Cm in inches

Probably the largest and most pervasive issue in special education, along with my own personal journey in education, is special education's relationship to general education. History indicates that this has never been a simple clear-cut relationship involving the two. Cm in inches there has been plenty of giving and taking or perhaps I will say pulling and pushing as it pertains to educational policy, and the educational practices and services of education and special education by the human educators who deliver those services on both parties of the aisle, like me.

During the last 20+ years, I have already been on both parties of education. I have seen and felt what it had been like to be a regular mainstream educator working with special education policy, special education students, and their specialized teachers. I've also been on the special education side looking to get regular education teachers to work more effectively with my special education students by modifying their instruction and materials and having a little more patience and empathy.

Furthermore, I have already been a mainstream regular education teacher who taught regular education inclusion classes trying to work out how to best assist some new special education teachers within my class and his / her special education students as well. And, in comparison, I have already been a particular education inclusion teacher intruding on the territory of some regular education teachers with my special education students and the modifications I thought these teachers should implement. I could tell you first-hand that none with this give-and-take between special education and regular education has been easy. Nor do I see this pushing and pulling becoming easy anytime soon.

So, what is special education? And why is it so special and yet so complex and controversial sometimes? Well, special education, as its name suggests, is a specialized branch of education. It claims its lineage to such people as Jean-Marc-Gaspard Itard (1775-1838), the physician who "tamed" the "wild boy of Aveyron," and Anne Sullivan Macy (1866-1936), the teacher who "worked miracles" with Helen Keller.

Special educators teach students who've physical, cognitive, language, learning, sensory, and/or emotional abilities that deviate from those of the typical population. Special educators provide instruction specifically tailored to meet up individualized needs. These teachers basically make education more available and accessible to students who otherwise might have limited usage of education as a result of whatever disability they are struggling with.

It's not just the teachers though who play a role in the annals of special education in this country. Physicians and clergy, including Itard- mentioned previously, Edouard O. Seguin (1812-1880), Samuel Gridley Howe (1801-1876), and Thomas Hopkins Gallaudet (1787-1851) wanted to ameliorate the neglectful, often abusive treatment of an individual with disabilities. Sadly, education in this country was, more often than not, very neglectful and abusive when working with students which are different somehow.

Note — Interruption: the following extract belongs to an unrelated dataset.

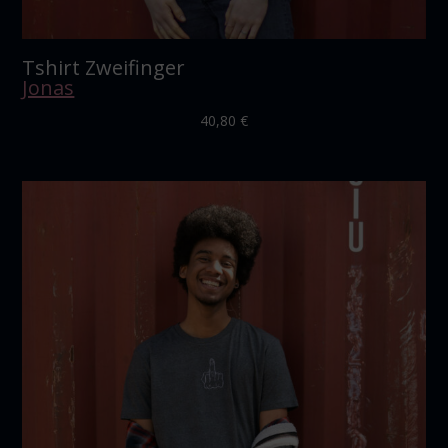
Tshirt Zweifinger
Jonas
40,80
€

There is even rich literature in our nation that describes the procedure provided to individuals with disabilities in the 1800s and early 1900s. Sadly, in these stories, along with in the real world, the segment of our population with disabilities was often confined in jails and almshouses without decent food, clothing, personal hygiene, and exercise.

For a typical example of this different treatment in our literature, one needs to look no more than Tiny Tim in Charles Dickens's A Christmas Carol (1843). In addition, often people who have disabilities were often portrayed as villains, such as for instance in the book Captain Hook in J.M. Barrie's "Peter Pan" in 1911.

The prevailing view of the authors of now period was that certain should submit to misfortunes, both as a questionnaire of obedience to God's will, and since these seeming misfortunes are ultimately designed for one's own good. Progress for our people who have disabilities was hard to come by at this time within this manner of thinking permeating our society, literature, and thinking.

So, what was society to accomplish about these people of misfortune? Well, during a lot of the nineteenth century, and early in the twentieth, professionals believed individuals with disabilities were best treated in residential facilities in rural environments. An out-of-sight mind kind of thing, in the event that you will...

Cm in inches, however by the finish of the nineteenth century, the size of these institutions had increased so dramatically that the goal of rehabilitation for people with disabilities just wasn't working. Institutions became instruments for permanent segregation.